The openly-flaunting way in which Nasser-al-Wuhayshi, head of AQAP, organized the rally and brazenly made videos of it public, not only emphasized the level of the threat he and his fighters represent but also was a way to humiliate his enemies, especially the United States. He brashly seemed to say, "Catch me if you can."

So Obama was quick to rise to the taunt. At least three drone strikes were carried out over the weekend and as a result dozens were killed.

One thing even fierce critics of Obama's concede is that he not hesitant about authorizing drone strikes against bad guys, including an occasional American citizen.

Putting tactics aside--drones' ability to respond quickly to threats--it is striking to see Obama acting so decisively about . . . anything.

The very same Republican critics who poke him about "leading from behind" give him begrudging credit for being so aggressive about the use of drones. But I suspect Obama is uncharacteristically decisive and forceful when it comes to the deployment of drones for other than just military or political reasons.

Political-Psychology 101 would suggest the unfettered use of drones is the one arena in which Obama has undisputed power and can act out his frustrations.

For a president who knows that at least half the reason conservatives oppose everything and anything he initiates or even supports is because he is African American, for a president who is reluctant to play the race card much less even openly confront this political bigotry, fearing being characterized as an "angry black man," having a means to act out his frustrations and, I am sure, rage about this must be irresistible.

The giveaway that this is not a preposterous notion is that authorizing the use of drones without seemingly endless cogitation--a quality for which Obama is known and not-entirely-unfairly criticized--is the one area of leadership in which he clearly leads from the front and is expeditiously decisive.

In Freudian terms--this is an example of displacement theory.

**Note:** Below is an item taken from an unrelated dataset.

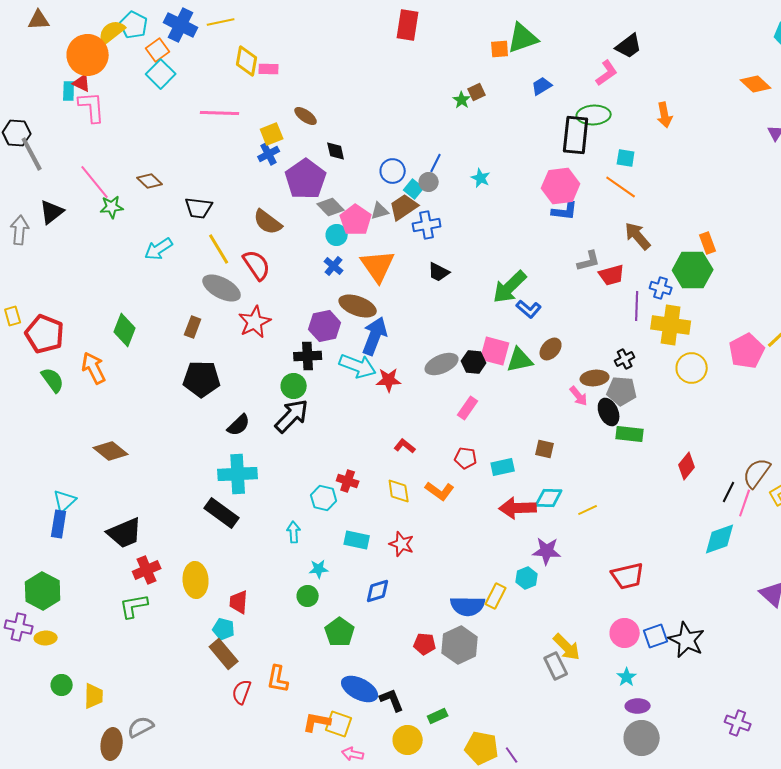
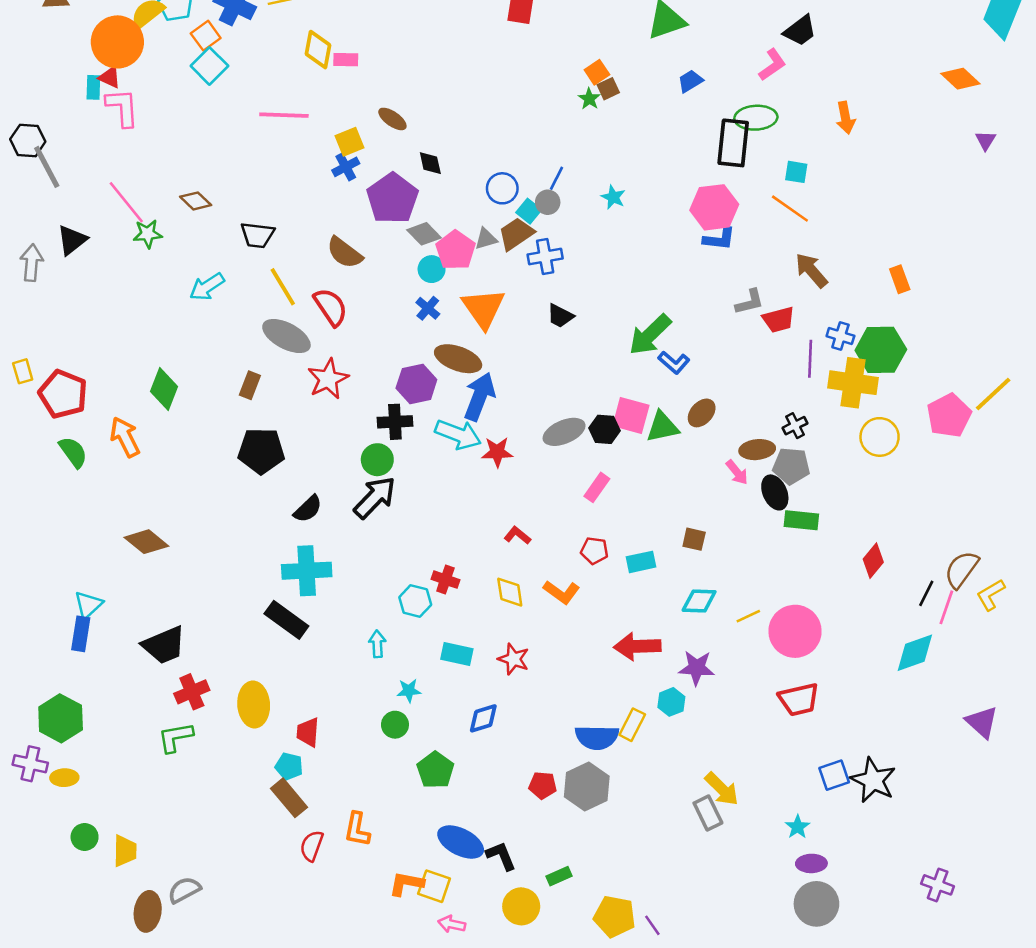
orange square: (500, 49) -> (597, 72), moved, turned -30
green hexagon: (693, 270) -> (881, 350), moved
red arrow: (518, 508) -> (637, 646), moved
pink circle: (625, 633) -> (795, 631), moved, size x1.4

As a close reader of the Constitution, he knows that much of this is extra-legal or, minimally, questionable; and yet, time after time, instead of being cautious or timid, he acts boldly. And, it would appear, successfully.

It may be unfeeling to suggest that ordering the killing of people--even terrorists--is in some ways therapeutic, but considering the circumstances in Washington and in Red-State America, on some level it is understandable.